INFORMATION PROVIDED:

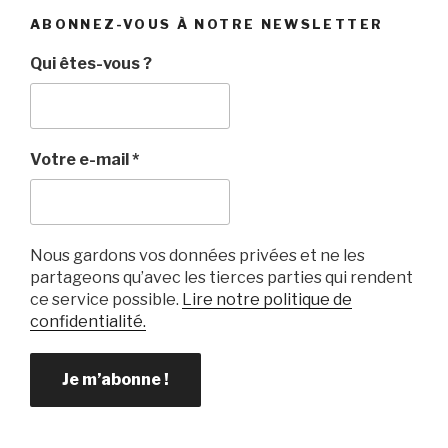
e
er
k
g
ABONNEZ-VOUS À NOTRE NEWSLETTER
b
et
er
Qui êtes-vous ?
o
o
k
Votre e-mail
*
Nous gardons vos données privées et ne les
partageons qu’avec les tierces parties qui rendent
ce service possible.
Lire notre politique de
confidentialité.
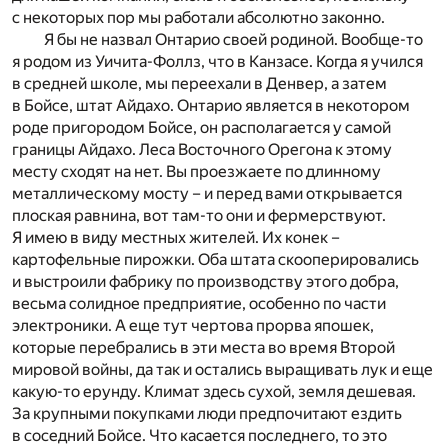
с некоторых пор мы работали абсолютно законно.
Я бы не назвал Онтарио своей родиной. Вообще-то
я родом из Уичита-Фоллз, что в Канзасе. Когда я учился
в средней школе, мы переехали в Денвер, а затем
в Бойсе, штат Айдахо. Онтарио является в некотором
роде пригородом Бойсе, он располагается у самой
границы Айдахо. Леса Восточного Орегона к этому
месту сходят на нет. Вы проезжаете по длинному
металлическому мосту – и перед вами открывается
плоская равнина, вот там-то они и фермерствуют.
Я имею в виду местных жителей. Их конек –
картофельные пирожки. Оба штата скооперировались
и выстроили фабрику по производству этого добра,
весьма солидное предприятие, особенно по части
электроники. А еще тут чертова прорва япошек,
которые перебрались в эти места во время Второй
мировой войны, да так и остались выращивать лук и еще
какую-то ерунду. Климат здесь сухой, земля дешевая.
За крупными покупками люди предпочитают ездить
в соседний Бойсе. Что касается последнего, то это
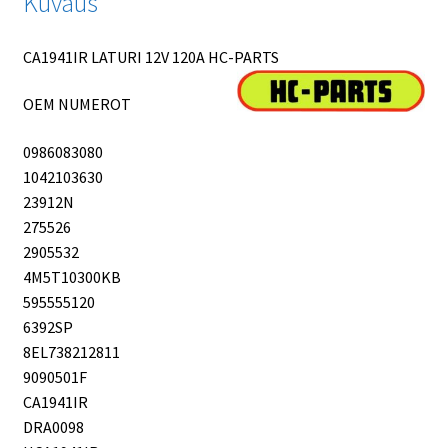
Kuvaus
CA1941IR LATURI 12V 120A HC-PARTS
OEM NUMEROT
0986083080
1042103630
23912N
275526
2905532
4M5T10300KB
595555120
6392SP
8EL738212811
9090501F
CA1941IR
DRA0098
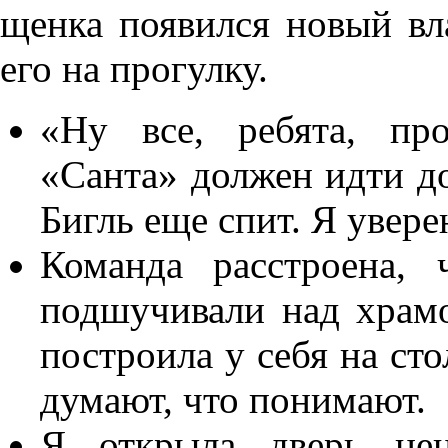
щенка появился новый вл
его на прогулку.
«Ну все, ребята, пр
«Санта» должен идти д
Бигль еще спит. Я увере
Команда расстроена,
подшучивали над храмо
построила у себя на ст
думают, что понимают.
Я открыла дверь це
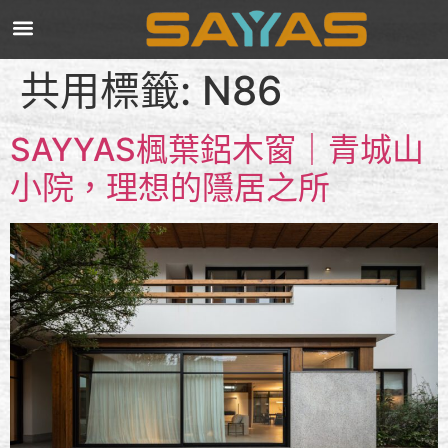
共用標籤:
N86
SAYYAS楓葉鋁木窗｜青城山
小院，理想的隱居之所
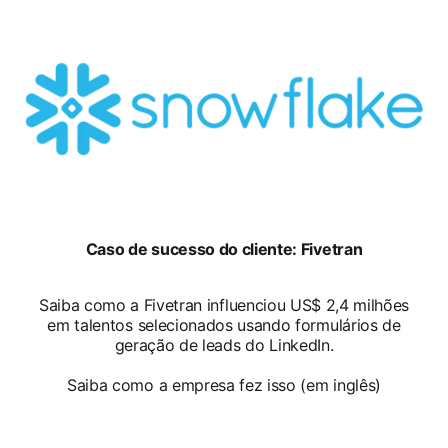
opens in a new tab
Caso de sucesso do cliente: Fivetran
Saiba como a Fivetran influenciou US$ 2,4 milhões
em talentos selecionados usando formulários de
geração de leads do LinkedIn.
Saiba como a empresa fez isso (em inglês)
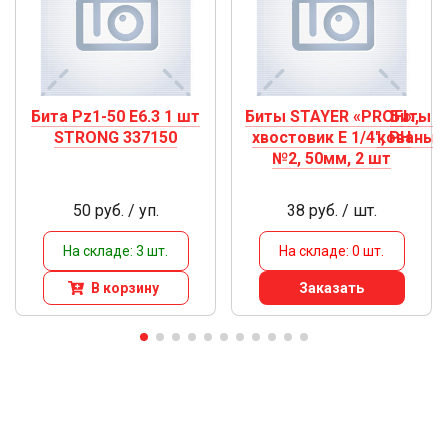
Бита Pz1-50 E6.3 1 шт
Биты STAYER «PROFI»,
Биты З
STRONG 337150
хвостовик E 1/4", PH
кованые
№2, 50мм, 2 шт
с
50 руб. / уп.
38 руб. / шт.
На складе: 3 шт.
На складе: 0 шт.
В корзину
Заказать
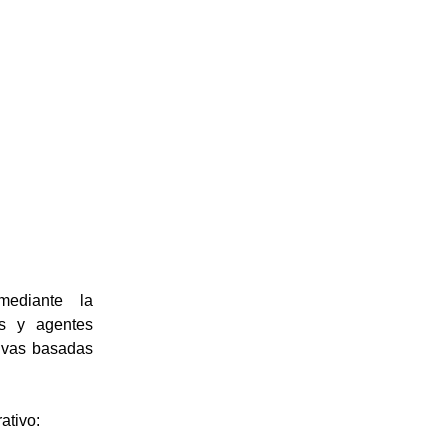
ediante la
es y agentes
tivas basadas
ativo:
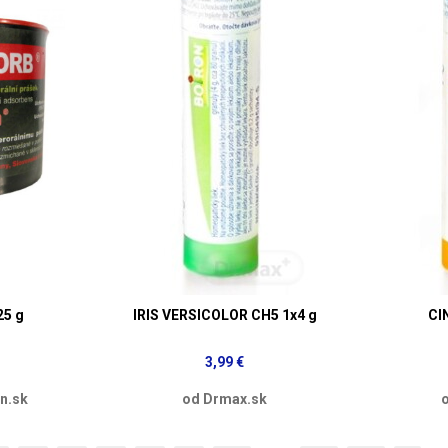
5 g
IRIS VERSICOLOR CH5 1x4 g
CI
3,99 €
n.sk
od Drmax.sk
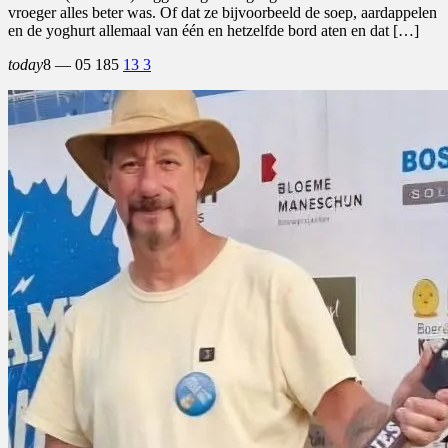
vroeger alles beter was. Of dat ze bijvoorbeeld de soep, aardappelen
en de yoghurt allemaal van één en hetzelfde bord aten en dat […]
today
8 — 05
185
13
3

EXERCISE INSTRUCTIONS: A word-for-word copy of the entries above is needed, with every picture dropped.

ANSWER TO THIS PROBLEM:
e
er
k
g
ABONNEZ-VOUS À NOTRE NEWSLETTER
b
et
er
Qui êtes-vous ?
o
o
k
Votre e-mail
*
Nous gardons vos données privées et ne les
partageons qu’avec les tierces parties qui rendent
ce service possible.
Lire notre politique de
confidentialité.
с некоторых пор мы работали абсолютно законно.
Я бы не назвал Онтарио своей родиной. Вообще-то
я родом из Уичита-Фоллз, что в Канзасе. Когда я учился
в средней школе, мы переехали в Денвер, а затем
в Бойсе, штат Айдахо. Онтарио является в некотором
роде пригородом Бойсе, он располагается у самой
границы Айдахо. Леса Восточного Орегона к этому
месту сходят на нет. Вы проезжаете по длинному
металлическому мосту – и перед вами открывается
плоская равнина, вот там-то они и фермерствуют.
Я имею в виду местных жителей. Их конек –
картофельные пирожки. Оба штата скооперировались
и выстроили фабрику по производству этого добра,
весьма солидное предприятие, особенно по части
электроники. А еще тут чертова прорва япошек,
которые перебрались в эти места во время Второй
мировой войны, да так и остались выращивать лук и еще
какую-то ерунду. Климат здесь сухой, земля дешевая.
За крупными покупками люди предпочитают ездить
в соседний Бойсе. Что касается последнего, то это
Kuvaus
CA1941IR LATURI 12V 120A HC-PARTS
OEM NUMEROT
0986083080
1042103630
23912N
275526
2905532
4M5T10300KB
595555120
6392SP
8EL738212811
9090501F
CA1941IR
DRA0098
щенка появился новый вл
его на прогулку.
«Ну все, ребята, пр
«Санта» должен идти д
Бигль еще спит. Я увере
Команда расстроена,
подшучивали над храмо
построила у себя на ст
думают, что понимают.
Я открыла дверь це
共用標籤:
N86
SAYYAS楓葉鋁木窗｜青城山
小院，理想的隱居之所
opens in a new tab
Caso de sucesso do cliente: Fivetran
Saiba como a Fivetran influenciou US$ 2,4 milhões
em talentos selecionados usando formulários de
geração de leads do LinkedIn.
Saiba como a empresa fez isso (em inglês)
Бита Pz1-50 E6.3 1 шт
Биты STAYER «PROFI»,
Биты З
STRONG 337150
хвостовик E 1/4", PH
кованые
№2, 50мм, 2 шт
с
50 руб. / уп.
38 руб. / шт.
На складе: 3 шт.
На складе: 0 шт.
В корзину
Заказать
ediante la
es y agentes
tivas basadas
ativo:
5 g
IRIS VERSICOLOR CH5 1x4 g
CI
3,99 €
n.sk
od Drmax.sk
vroeger alles beter was. Of dat ze bijvoorbeeld de soep, aardappelen
en de yoghurt allemaal van één en hetzelfde bord aten en dat […]
today
8 — 05
185
13
3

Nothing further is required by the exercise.